The participants examined opportunities and blind spots the pandemic has exposed in the industry, and how solving them could help define the future of healthcare.

In addition to the increasingly important role played by software, data and analytics, the participants also talked about how the industry must find a way to care for COVID-19 patients while allowing normal hospital business to continue. The volume of routine screenings and surgeries has decreased since the pandemic began, they said, as some patients dealing with non-COVID health issues postponed their care. This, in turn, has hurt the business operations of many healthcare systems. The group said the path back to normal will require redesigning and rebuilding the system so patients can feel safe to schedule elective and preventative care, even if the virus continues to spread. “The reality is people are going to just wait,” Beaman said. “We're going to have to quickly adapt, no matter what's going on, so nobody feels like they have to forego care.”

The panelists also examined how the rapid adoption of technologies that enable virtual care and remote work represent a dramatic shift in the healthcare industry. Beaman said Adventist Health, for example, went from seeing about 20% of its patients virtually before the pandemic to 80%, almost overnight. The technology has been beneficial for patients and healthcare providers, since it saves time and money, as well as helping to protect the health of everyone involve, Martin said. “Moving forward, virtual care will be an increasingly important priority for all healthcare systems,” he said. “[Because of the pandemic] we've taken leaps five and 10 years forward in the way that we're thinking about care and the way that we're thinking about how to make care affordable.”

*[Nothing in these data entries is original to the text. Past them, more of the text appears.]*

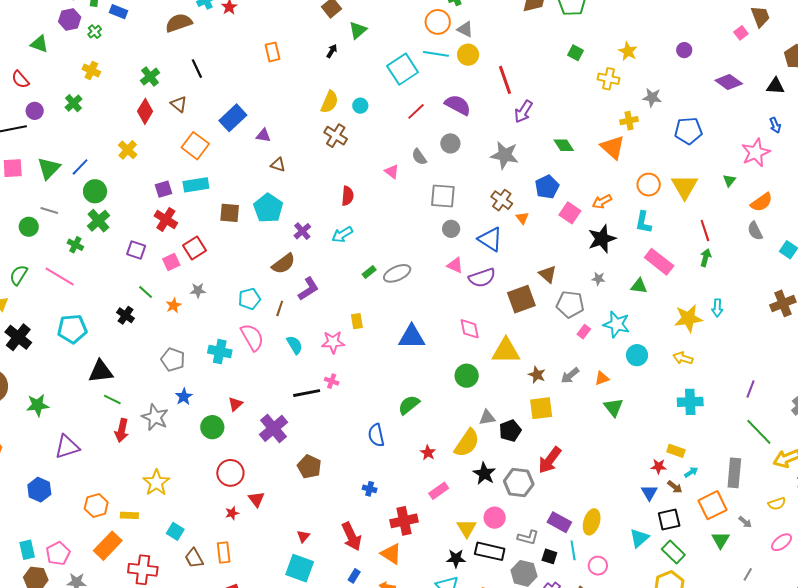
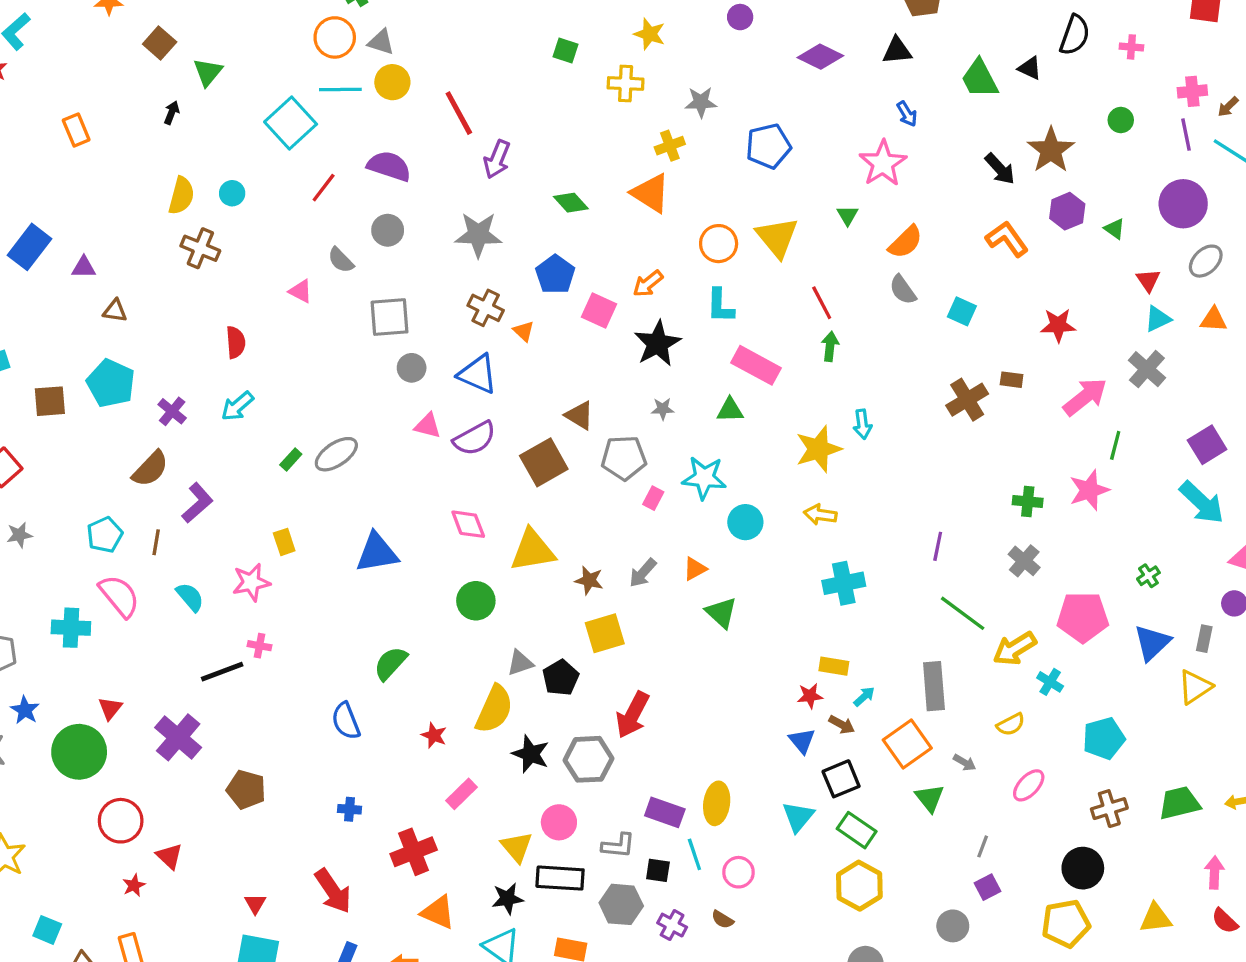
green circle: (212, 427) -> (79, 752), size x1.4
orange triangle: (391, 554) -> (438, 912), moved

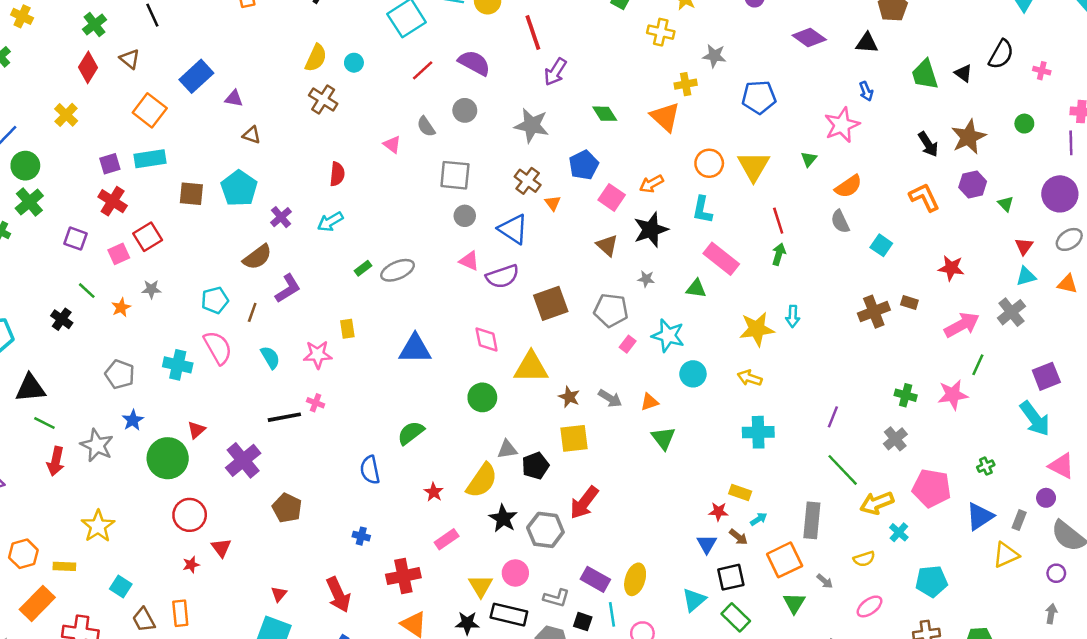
brown triangle: (579, 415) -> (607, 245), moved
gray arrow: (643, 573) -> (610, 398), turned -110

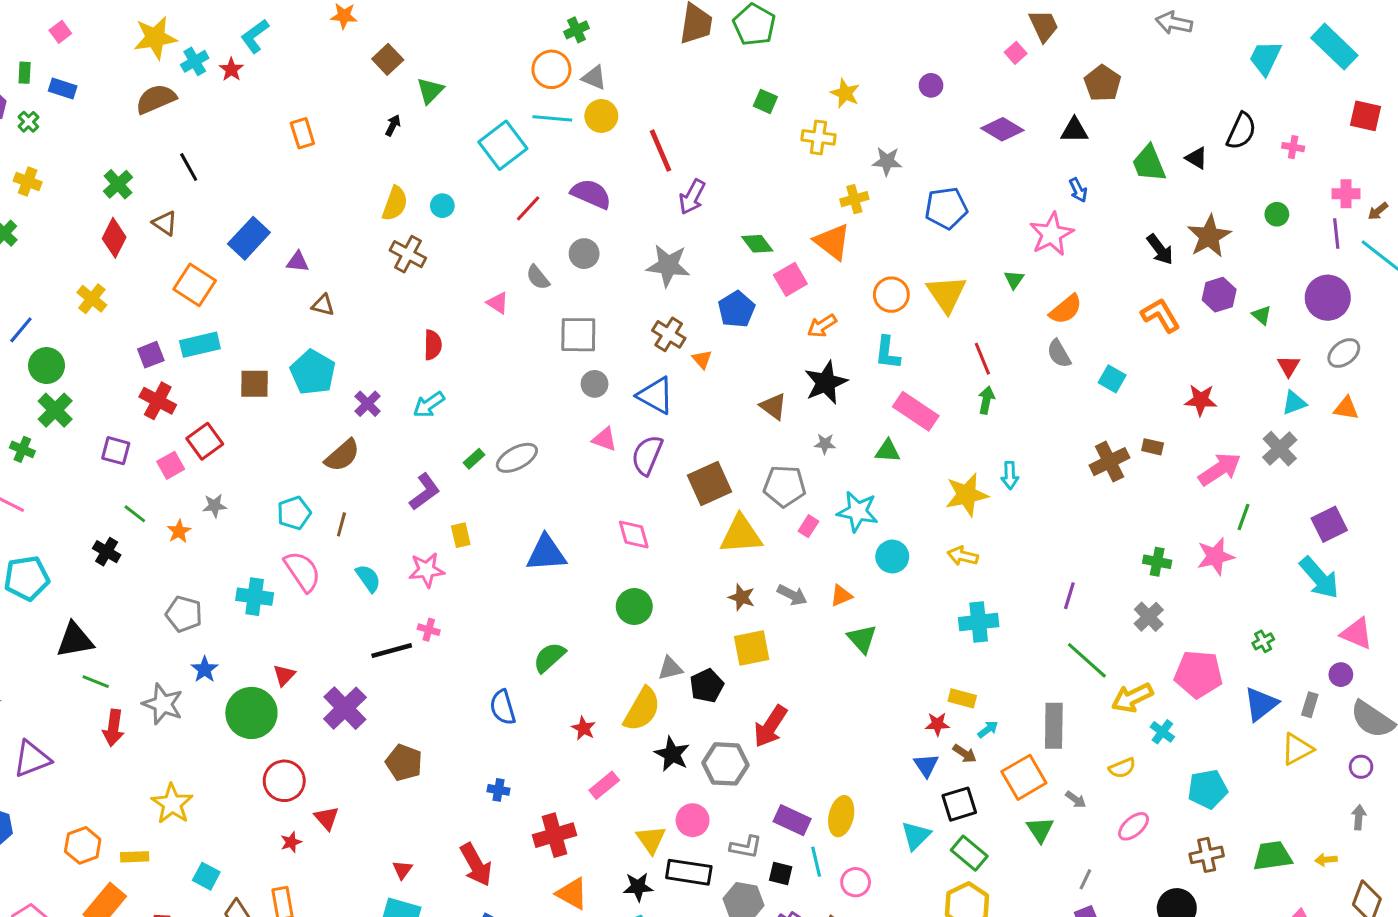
pink square: (612, 197) -> (790, 279), moved, turned 30
purple semicircle: (502, 276) -> (647, 455), turned 136
purple L-shape: (288, 288) -> (425, 492), moved
yellow triangle: (531, 367) -> (741, 534), moved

Rethinking how quality care can be delivered, along with the radically accelerated adoption of new technologies — from years to months and weeks — will ultimately benefit hospitals and patients, said Beaman: “Learning how to do things in the right setting, adopting innovation, simply doing our work differently, will enable us to provide better care at a lower cost, and that's going be a benefit for all of us.”